Abri um imenso sorriso diante de sua piadinha, depois a beijei com ternura. Gertrudes, a babá, interrompeu nossa contemplação. Era hora de banhar as crianças. O velho Barakj, superprotetor, apareceu em seu encalço.
— Já escolheram os nomes? — Perguntou-nos. — Estou cansado de chamá-las de "neta um" e "neta dois".
Ele pegou Lwana nos braços. Estava com a camisa recolhida até a altura dos cotovelos. Sinal claro de que ajudaria no banho. Lira acenou para o pacotinho que ele segurava no colo.
— Seus problemas findam neste instante, vovô. Esta em seus braços é Lwana e aquela nos braços de Gertrudes é Ana. — Ela informou.
O avô foi acometido por uma estranha emoção.
— Sua avó ficaria feliz. — Comentou com voz embargada.
— E sua tia também. — A reservada Gertrudes comentou. — Vamos Lorde Merak, ou passa da hora do banho.
— Sim, não queremos que as primogênitas Merak Alioth fiquem sujas. — Sorri para o velho.
— Ora, quando crescerem amarão mais o avô do que o pai. — Lorde Merak lançou a provocação antes de se retirar do quarto seguido por Gertrudes.

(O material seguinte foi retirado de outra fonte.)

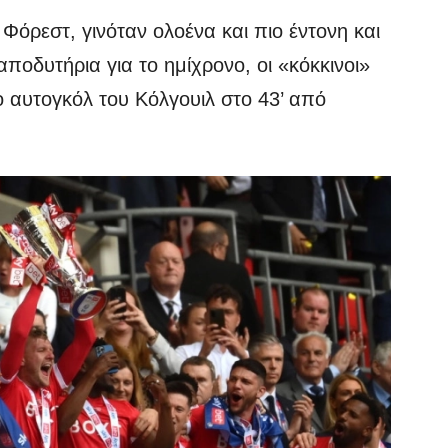
Φόρεστ, γινόταν ολοένα και πιο έντονη και
αποδυτήρια για το ημίχρονο, οι «κόκκινοι»
 αυτογκόλ του Κόλγουιλ στο 43’ από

Lira foi tomada por um ataque de risos.
— Eu também vou banhar as crianças. — Falei resoluto e dei um passo em direção à porta, mas Lira segurou meu braço. — Não seja ciumento. Ambos terão espaço nos corações delas.
— Está certa disso, esposa? Os corações delas são pequenos demais, não parece que conseguem comportar muitas pessoas por lá. — Reclamei.
A resposta de Lira foi uma gargalhada. Minha esposa tinha razão, mas só por precaução eu ajudaria nos cuidados.